Controlling Partitions

We need more control over partitions in our DataFrames.

Honestly, often easiest: split the input files into something that makes sense, then start working.

Controlling Partitions

Mostly, we are working with whatever is implied by the input files. If that's not sensible, we have to fix it.

There are a couple of methods that will rearrange the partitions of a DataFrame…

Controlling Partitions

If the problem is too many partitions, the .coalesce(n) can concatenate some of them together.

It might not do quite what you expect, but it will lower the many-partitions overhead if you have it.

Controlling Partitions

.coalesce() will never grow the number of partitions.

It can clean up your output if you know you have a small number of rows. Produces one output file:

lumpy_df.coalesce(1).write.json(…)

Controlling Partitions

If you really need a DataFrame's partitions rearranged, the .repartition(n) method does it, but it's more expensive.

print(partition_sizes(lumpy_df.coalesce(4)))
print(partition_sizes(lumpy_df.repartition(4)))

[220, 0, 300, 150]
[168, 167, 167, 168]

Is it worth it? It depends what else is going to be done with that data.

Controlling Partitions

My rule: if you explicitly decrease the partitions of a DataFrame (or RDD), you must include a comment justifying why it is a safe thing to do. If not: mark penalty.

You should say something about an upper-bound on the data size.

Controlling Partitions

How many partitions should you have? It depends.

How many total rows in the DataFrame? How many executors? What calculation is going to happen? How much processor and memory will it need?

My best guess: 100–10000. Except when that's wrong.

Lazy Evaluation

How long does this code take to complete?

numbers = spark.range(100000000000000000, numPartitions=1000000)
numbers = numbers.select(
    numbers['id'],
    functions.rand(),
    (numbers['id'] % 100).alias('m')
)
numbers.show()

<10 seconds on my desktop.
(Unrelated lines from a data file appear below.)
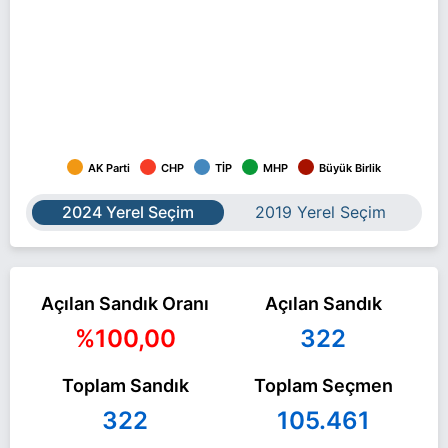
AK Parti
CHP
TİP
MHP
Büyük Birlik
2024 Yerel Seçim
2019 Yerel Seçim
Açılan Sandık Oranı
Açılan Sandık
%100,00
322
Toplam Sandık
Toplam Seçmen
322
105.461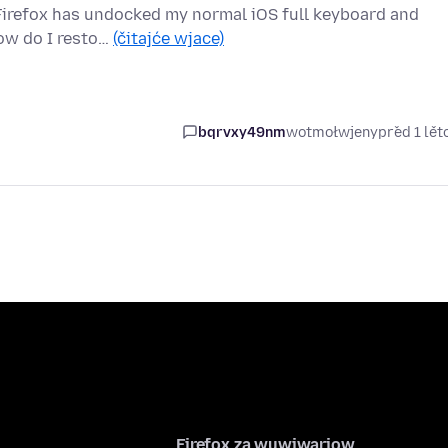
, Firefox has undocked my normal iOS full keyboard and
How do I resto…
(čitajće wjace)
bqrvxy49nm
wotmołwjeny
před 1 lě
Firefox za wuwiwarjow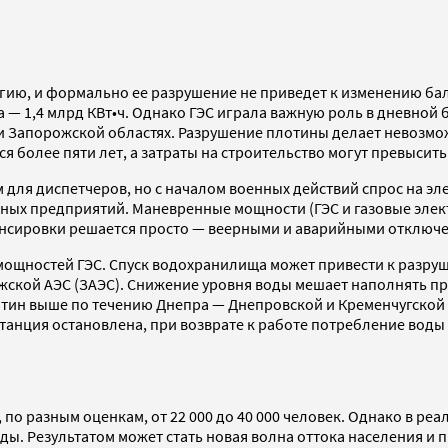
ию, и формально ее разрушение не приведет к изменению бал
 — 1,4 млрд КВт•ч. Однако ГЭС играла важную роль в дневной
и Запорожской областях. Разрушение плотины делает невозмож
более пяти лет, а затраты на строительство могут превысить
 для диспетчеров, но с началом военных действий спрос на эл
х предприятий. Маневренные мощности (ГЭС и газовые элект
алансировки решается просто — веерными и аварийными отключ
ощностей ГЭС. Спуск водохранилища может привести к разруш
ской АЭС (ЗАЭС). Снижение уровня воды мешает наполнять пр
ин выше по течению Днепра — Днепровской и Кременчугской Г
танция остановлена, при возврате к работе потребление воды
, по разным оценкам, от 22 000 до 40 000 человек. Однако в 
ды. Результатом может стать новая волна оттока населения и 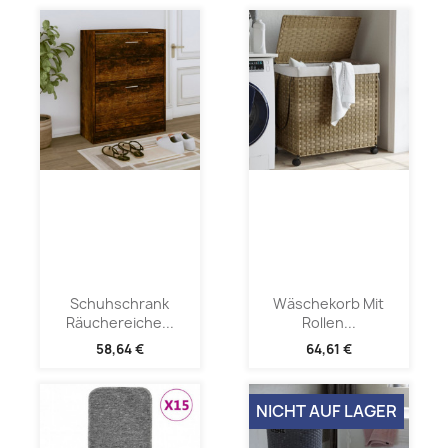
Schuhschrank
Wäschekorb Mit
Räuchereiche...
Rollen...
58,64 €
64,61 €
NICHT AUF LAGER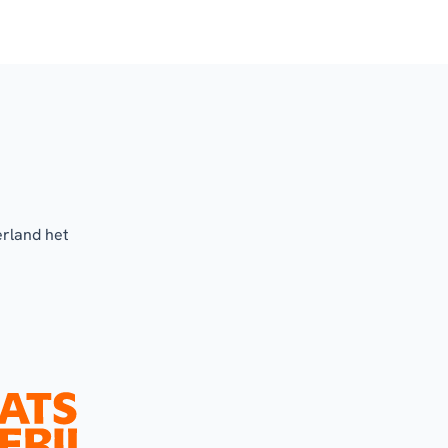
erland het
How?

Lazy Evaluation

All Spark calculations are lazy (or are lazily evaluated).

That means that when we create a DataFrame, Spark doesn't actually do the calculation.

Lazy Evaluation

The 10¹⁷ rows implied by this code don't get created, just a description of what would need to happen to create this DataFrame later.

numbers = spark.range(100000000000000000, numPartitions=1000000)
numbers = numbers.select(
    numbers['id'],
    functions.rand(),
    (numbers['id'] % 100).alias('m')
)

Lazy Evaluation

In other words, the actual result of that code is producing the execution plan.

numbers.explain()

== Physical Plan ==
*Project [id#0L, rand(3073591720651987782) AS rand(3073591720651987782)#4, (id#0L % 100) AS m#3L]
+- *Range (0, 100000000000000000, step=1, splits=Some(1000000))

… not evaluating it.

Lazy Evaluation

Even calling .show() doesn't cause much work: it computes just enough to show the first 20 rows.
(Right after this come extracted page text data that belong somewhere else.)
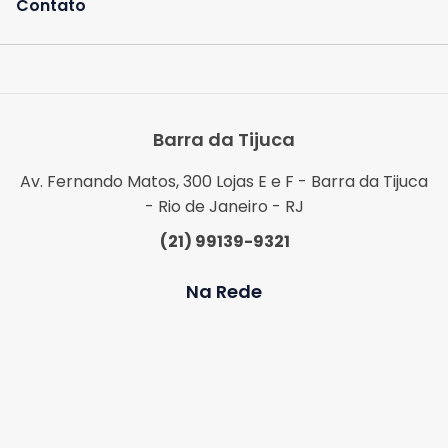
Contato
Barra da Tijuca
Av. Fernando Matos, 300 Lojas E e F - Barra da Tijuca
- Rio de Janeiro - RJ
(21) 99139-9321
Na Rede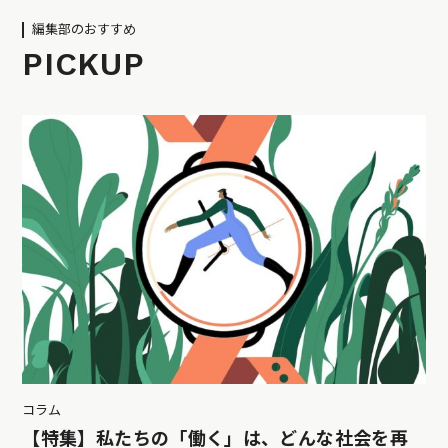
編集部のおすすめ
PICKUP
コラム
【特集】私たちの「働く」は、どんな社会を再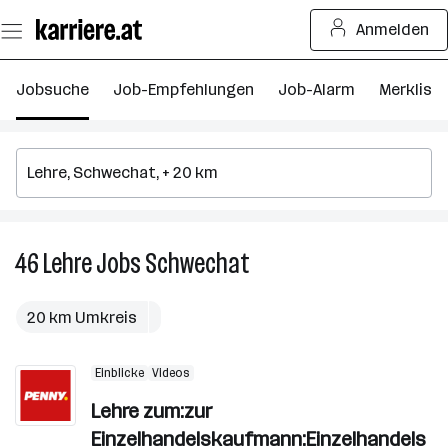
Zum
Anmelden
Seiteninhalt
springen
Jobsuche
Job-Empfehlungen
Job-Alarm
Merkliste
46
Lehre
Jobs
Schwechat
46
Lehre
Jobs
20 km Umkreis
in
Schwechat
Einblicke
Videos
Lehre zum:zur
Einzelhandelskaufmann:Einzelhandels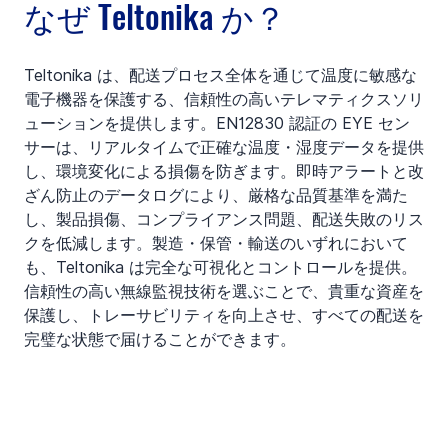
なぜ Teltonika か？
Teltonika は、配送プロセス全体を通じて温度に敏感な
電子機器を保護する、信頼性の高いテレマティクスソリ
ューションを提供します。EN12830 認証の EYE セン
サーは、リアルタイムで正確な温度・湿度データを提供
し、環境変化による損傷を防ぎます。即時アラートと改
ざん防止のデータログにより、厳格な品質基準を満た
し、製品損傷、コンプライアンス問題、配送失敗のリス
クを低減します。製造・保管・輸送のいずれにおいて
も、Teltonika は完全な可視化とコントロールを提供。
信頼性の高い無線監視技術を選ぶことで、貴重な資産を
保護し、トレーサビリティを向上させ、すべての配送を
完璧な状態で届けることができます。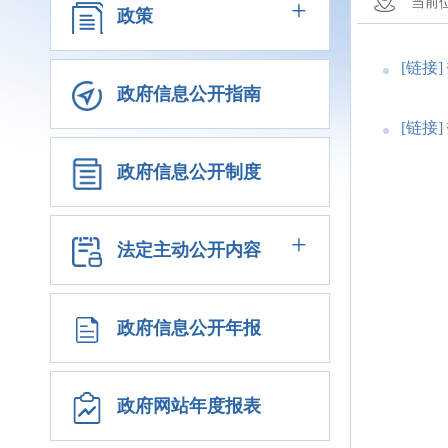
+
当前
政策
[链接]
政府信息公开指南
[链接]
政府信息公开制度
+
法定主动公开内容
政府信息公开年报
政府网站年度报表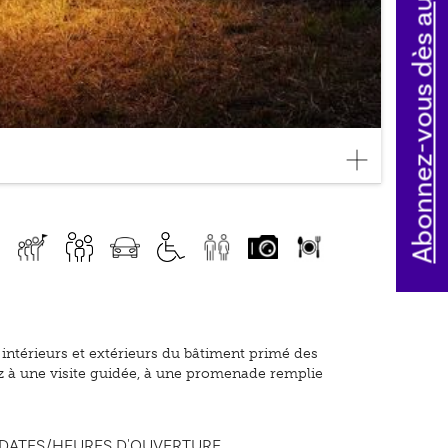
Abonnez-vous dès aujourd'hui
 intérieurs et extérieurs du bâtiment primé des
ipez à une visite guidée, à une promenade remplie
DATES/HEURES D'OUVERTURE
The DataFrame isn't actually calculated (materialized is the Spark term) until we do something with it, like:

numbers.write.csv(…)

Lazy Evaluation

That's why creating many DataFrames isn't bad:

df1 = spark.read.…
df2 = df1.select(…)
df3 = df2.groupBy(…).agg(…)
df4 = df3.filter(…)
df4.write.…

The DataFrames df1, df2, df3 are never computed. They are just used to build the execution plan for df4, which runs when the .write happens.

Caching

Lazy evaluation is great, until it isn't. Consider:

int_range = spark.range(…)
values = int_range.select(…)
result1 = values.groupBy(…).agg(…)
result1.write.…
result2 = values.filter(…)
result2.write.…

What happens:

Calculate result1 by doing the .range() and .select() work.
Calculate result2 by doing the .range() and .select() work.

Caching

We should use .cache() to say when you calculate this, store in memory so it's there for later, because I need it.
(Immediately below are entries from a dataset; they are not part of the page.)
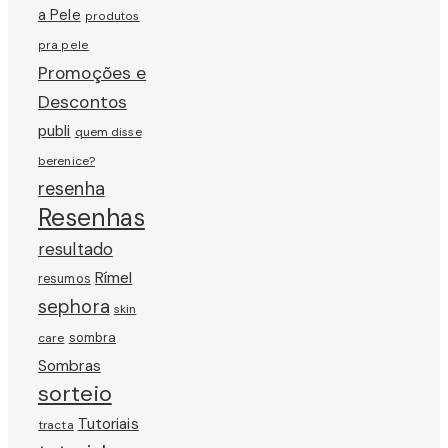
a Pele
produtos
pra pele
Promoções e
Descontos
publi
quem disse
berenice?
resenha
Resenhas
resultado
Rímel
resumos
sephora
skin
sombra
care
Sombras
sorteio
Tutoriais
tracta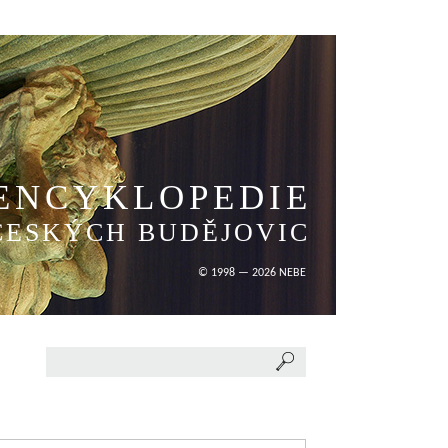
ENCYKLOPEDIE
ČESKÝCH BUDĚJOVIC
© 1998 — 2026 NEBE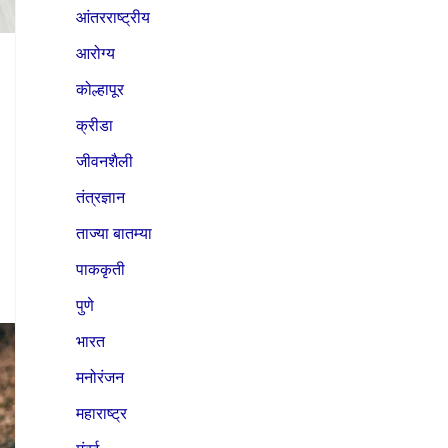
आंतरराष्ट्रीय
आरोग्य
कोल्हापूर
क्रीडा
जीवनशैली
तंत्रज्ञान
ताज्या बातम्या
पाककृती
पुणे
भारत
मनोरंजन
महाराष्ट्र
मुंबई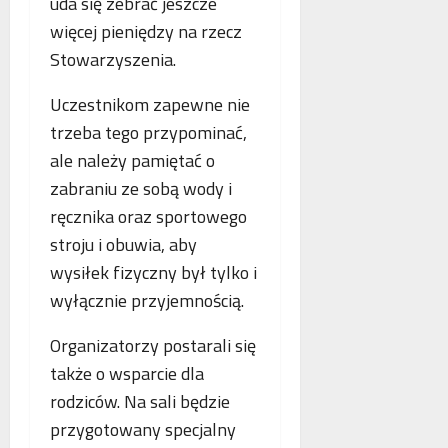
uda się zebrać jeszcze
o
n
s
p
więcej pieniędzy na rzecz
e
k
i
Stowarzyszenia.
o
o
e
b
r
.
Uczestnikom zapewne nie
l
z
P
i
trzeba tego przypominać,
y
o
c
s
l
ale należy pamiętać o
z
t
s
zabraniu ze sobą wody i
e
a
k
ręcznika oraz sportowego
w
n
a
n
i
stroju i obuwia, aby
,
o
a
N
wysiłek fizyczny był tylko i
w
z
i
wyłącznie przyjemnością.
e
b
e
j
e
m
Organizatorzy postarali się
a
z
c
także o wsparcie dla
n
p
y
t
ł
i
rodziców. Na sali będzie
o
a
F
przygotowany specjalny
l
t
r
int_range = spark.range(…)
values = int_range.select(…).cache()
result1 = values.groupBy(…).agg(…)
result1.write.…
result2 = values.filter(…)
result2.write.…

Now:

Calculate result1: calculate values as a prerequisite and store in memory.
Calculate result2 using the previously-computed values.

Caching

values = int_range.select(…).cache()

Semantics: when the values DataFrame gets evaluated, try to store the results in memory, because we need them later.

It doesn't force evaluation now, but any parts of values that are calculated will end up stored by the executors.

You should .cache() when you use a single DataFrame more than once.